Poul Anderson devotes six pages to what Trevelyan learns about the slain race from their architecture, art, pictorial record and decayed technology. They had not used automobiles, had avoided pollution and had clearly thought ahead about such problems. It pays to reread these pages carefully. Trevelyan and the readers want to know what it had been like to be those people but the whole point of the story is that this entire race is not discovered until it is extinct so its legacy must be preserved:
"We guard the great Pact, which is the heart of civilization, of society, and ultimately of life itself: the unspoken Pact between the living, the dead, and the unborn, that to the best of our poor mortal abilities they shall all be kept one in the oneness of time.
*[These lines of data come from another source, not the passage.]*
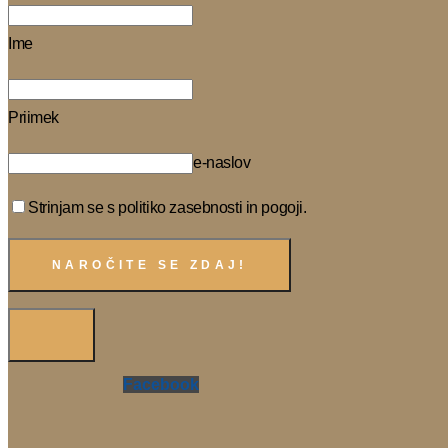
Ime
Priimek
e-naslov
Strinjam se s politiko zasebnosti in pogoji.
Facebook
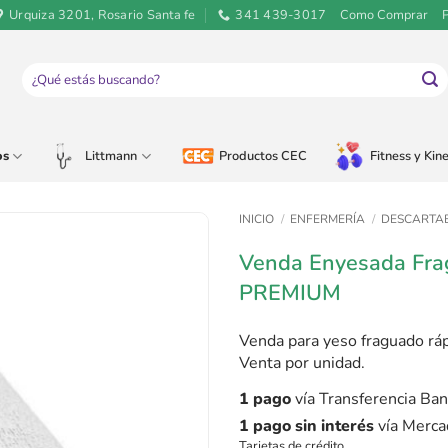
Urquiza 3201, Rosario Santa fe
341 439-3017
Como Comprar
Buscar
por:
os
Littmann
Productos CEC
Fitness y Kine
INICIO
/
ENFERMERÍA
/
DESCARTA
Venda Enyesada Fra
PREMIUM
Venda para yeso fraguado rá
Venta por unidad.
1 pago
vía Transferencia Ban
1 pago sin interés
vía Merca
Tarjetas de crédito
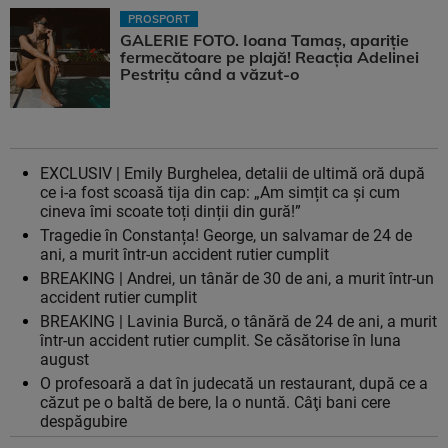
PROSPORT
GALERIE FOTO. Ioana Tamaş, apariție
fermecătoare pe plajă! Reacția Adelinei
Pestrițu când a văzut-o
EXCLUSIV | Emily Burghelea, detalii de ultimă oră după
ce i-a fost scoasă tija din cap: „Am simțit ca și cum
cineva îmi scoate toți dinții din gură!”
Tragedie în Constanța! George, un salvamar de 24 de
ani, a murit într-un accident rutier cumplit
BREAKING | Andrei, un tânăr de 30 de ani, a murit într-un
accident rutier cumplit
BREAKING | Lavinia Burcă, o tânără de 24 de ani, a murit
într-un accident rutier cumplit. Se căsătorise în luna
august
O profesoară a dat în judecată un restaurant, după ce a
căzut pe o baltă de bere, la o nuntă. Câţi bani cere
despăgubire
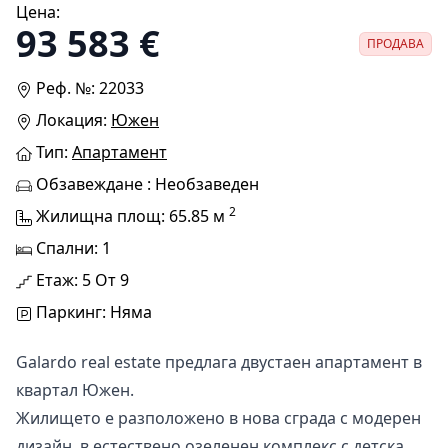
Цена:
93 583 €
ПРОДАВА
Реф. №: 22033
Локация:
Южен
Тип:
Апартамент
Обзавеждане : Необзаведен
2
Жилищна площ: 65.85 м
Спални: 1
Етаж: 5 От 9
Паркинг: Няма
Galardo real estate предлага двустаен апартамент в
квартал Южен.
Жилището е разположено в нова сграда с модерен
дизайн, в естествено озеленен комплекс с детска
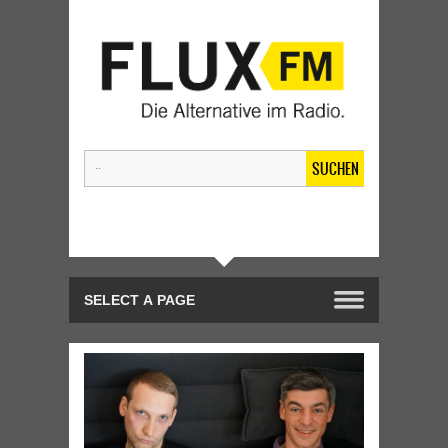
SUCHEN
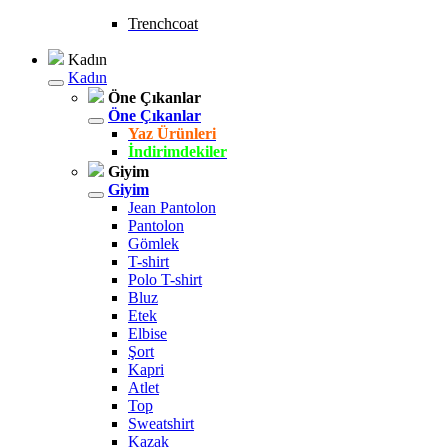
Trenchcoat
Kadın
Kadın
Öne Çıkanlar
Öne Çıkanlar
Yaz Ürünleri
İndirimdekiler
Giyim
Giyim
Jean Pantolon
Pantolon
Gömlek
T-shirt
Polo T-shirt
Bluz
Etek
Elbise
Şort
Kapri
Atlet
Top
Sweatshirt
Kazak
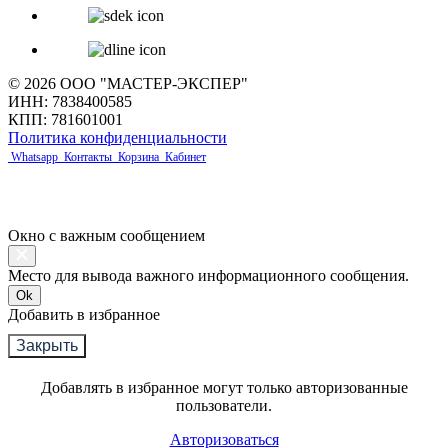
© 2026 ООО "МАСТЕР-ЭКСПЕР"
ИНН: 7838400585
КПП: 781601001
Политика конфиденциальности
Whatsapp
Контакты
Корзина
Кабинет
Окно с важным сообщением
Место для вывода важного информационного сообщения.
Ok
Добавить в избранное
Закрыть
Добавлять в избранное могут только авторизованные
пользователи.
Авторизоваться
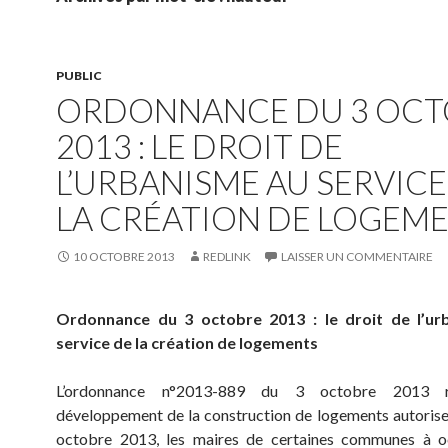
PUBLIC
ORDONNANCE DU 3 OCT
2013 : LE DROIT DE
L’URBANISME AU SERVICE
LA CRÉATION DE LOGEM
10 OCTOBRE 2013
REDLINK
LAISSER UN COMMENTAIRE
Ordonnance du 3 octobre 2013 : le droit de l’ur
service de la création de logements
L’ordonnance n°2013-889 du 3 octobre 2013 r
développement de la construction de logements autorise,
octobre 2013, les maires de certaines communes à o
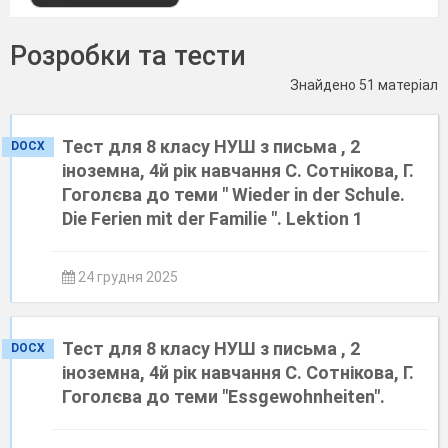
Розробки та тести
Знайдено 51 матеріал
Тест для 8 класу НУШ з письма , 2
DOCX
іноземна, 4й рік навчання С. Сотнікова, Г.
Гоголєва до теми " Wieder in der Schule.
Die Ferien mit der Familie ". Lektion 1
24 грудня 2025
Тест для 8 класу НУШ з письма , 2
DOCX
іноземна, 4й рік навчання С. Сотнікова, Г.
Гоголєва до теми "Essgewohnheiten".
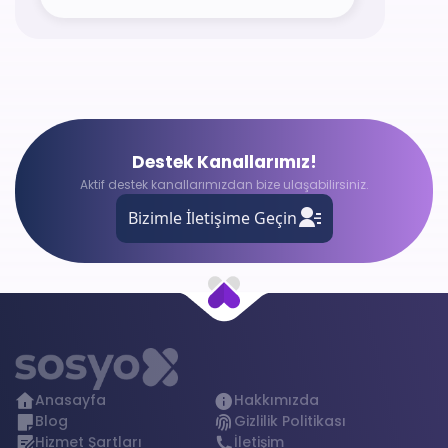
30 Gönderi / 30 Gün
Destek Kanallarımız!
Aktif destek kanallarımızdan bize ulaşabilirsiniz.
Bizimle İletişime Geçin
Anasayfa
Hakkımızda
Blog
Gizlilik Politikası
Hizmet Şartları
İletişim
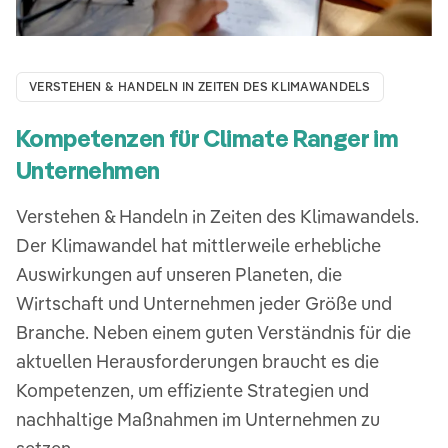
VERSTEHEN & HANDELN IN ZEITEN DES KLIMAWANDELS
Kompetenzen für Climate Ranger im
Unternehmen
Verstehen & Handeln in Zeiten des Klimawandels.
Der Klimawandel hat mittlerweile erhebliche
Auswirkungen auf unseren Planeten, die
Wirtschaft und Unternehmen jeder Größe und
Branche. Neben einem guten Verständnis für die
aktuellen Herausforderungen braucht es die
Kompetenzen, um effiziente Strategien und
nachhaltige Maßnahmen im Unternehmen zu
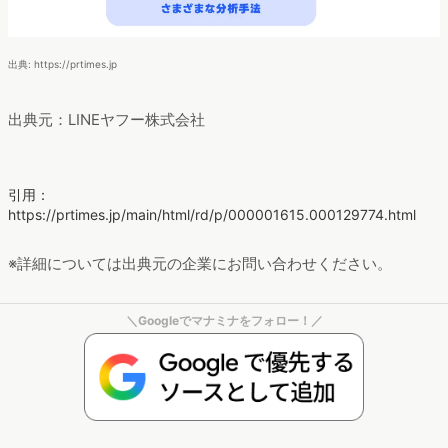
出典: https://prtimes.jp
出典元：LINEヤフー株式会社
引用：
https://prtimes.jp/main/html/rd/p/000001615.000129774.html
※詳細については出典元の企業にお問い合わせください。
＼Googleでマナミナをフォロー！／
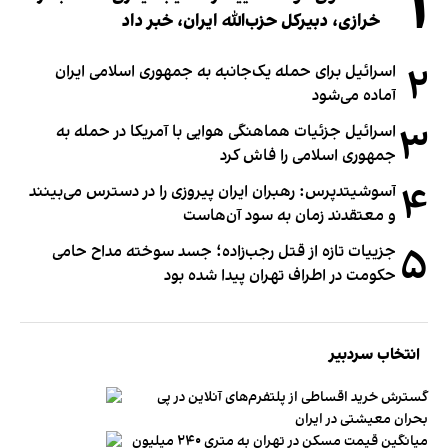
۱
خرازی، دبیر‌کل حزب‌الله ایران، خبر داد
۲
اسرائیل برای حمله یک‌جانبه به جمهوری اسلامی ایران
آماده می‌شود
۳
اسرائیل جزئیات هماهنگی هوایی با آمریکا در حمله به
جمهوری اسلامی را فاش کرد
۴
آسوشیتدپرس: رهبران ایران پیروزی را در دسترس می‌بینند
و معتقدند زمان به سود آن‌هاست
۵
جزییات تازه از قتل رجب‌زاده؛ جسد سوخته مداح حامی
حکومت در اطراف تهران پیدا شده بود
انتخاب سردبیر
گسترش خرید اقساطی از پلتفرم‌های آنلاین در پی
بحران معیشتی در ایران
میانگین قیمت مسکن در تهران به متری ۲۴۰ میلیون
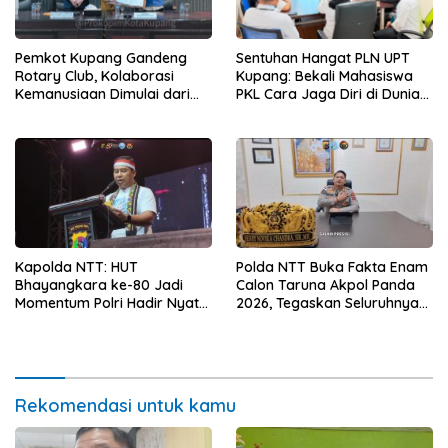
Pemkot Kupang Gandeng
Sentuhan Hangat PLN UPT
Rotary Club, Kolaborasi
Kupang: Bekali Mahasiswa
Kemanusiaan Dimulai dari
PKL Cara Jaga Diri di Dunia
Sanitasi Wujudkan Kota yang
Kerja
Lebih Sehat
Kapolda NTT: HUT
Polda NTT Buka Fakta Enam
Bhayangkara ke-80 Jadi
Calon Taruna Akpol Panda
Momentum Polri Hadir Nyata
2026, Tegaskan Seluruhnya
untuk Rakyat, Bazar UMKM
Penuhi Syarat Domisili dan
dan Pasar Murah Bangkitkan
Lolos Verifikasi Disdukcapil
Ekonomi Masyarakat
Rekomendasi untuk kamu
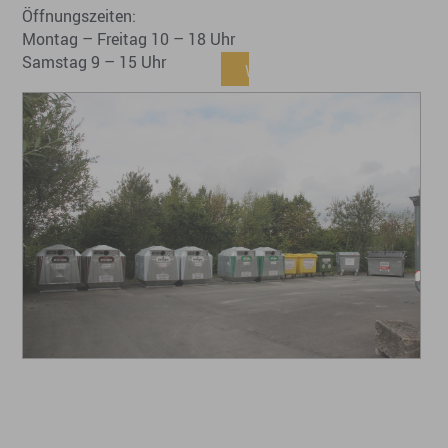
Öffnungszeiten:
Montag – Freitag 10 – 18 Uhr
Samstag 9 – 15 Uhr
Wertstoffhof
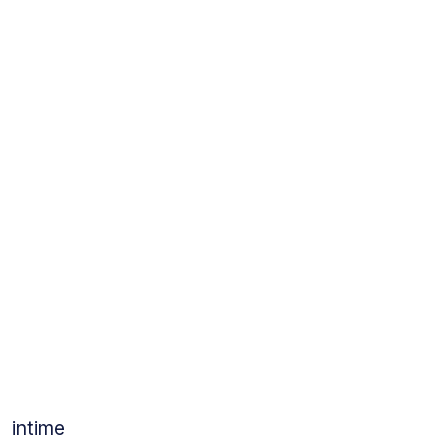
intime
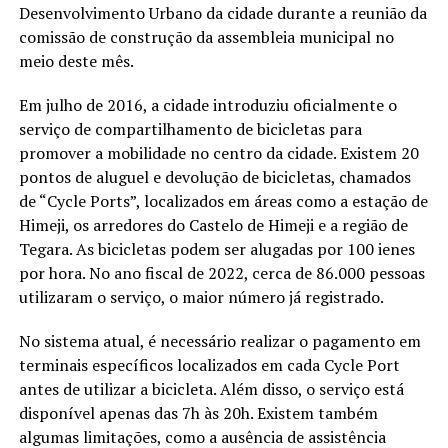
Desenvolvimento Urbano da cidade durante a reunião da
comissão de construção da assembleia municipal no
meio deste mês.
Em julho de 2016, a cidade introduziu oficialmente o
serviço de compartilhamento de bicicletas para
promover a mobilidade no centro da cidade. Existem 20
pontos de aluguel e devolução de bicicletas, chamados
de “Cycle Ports”, localizados em áreas como a estação de
Himeji, os arredores do Castelo de Himeji e a região de
Tegara. As bicicletas podem ser alugadas por 100 ienes
por hora. No ano fiscal de 2022, cerca de 86.000 pessoas
utilizaram o serviço, o maior número já registrado.
No sistema atual, é necessário realizar o pagamento em
terminais específicos localizados em cada Cycle Port
antes de utilizar a bicicleta. Além disso, o serviço está
disponível apenas das 7h às 20h. Existem também
algumas limitações, como a ausência de assistência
Without it, nothing would have meaning and it may be that nothing would survive. But the young generations so often do not understand." (p. 251)
In another Andersonian universe, Time Patrollers have an even closer experience of the oneness of time.
Sheila is at choir and I am about to go to Zen. Next week, Monday to Friday, we will be in a hotel in Wales and I will be without my laptop.
1 comment:
Kaor, Paul!
I still have sympathy for the aspirations/hopes of Murdoch Juan. After discovering Good Luck he should have tried obtaining a patent from the Stellar Union allowing him to settle parts of the planet as and when they became available after scholarly study.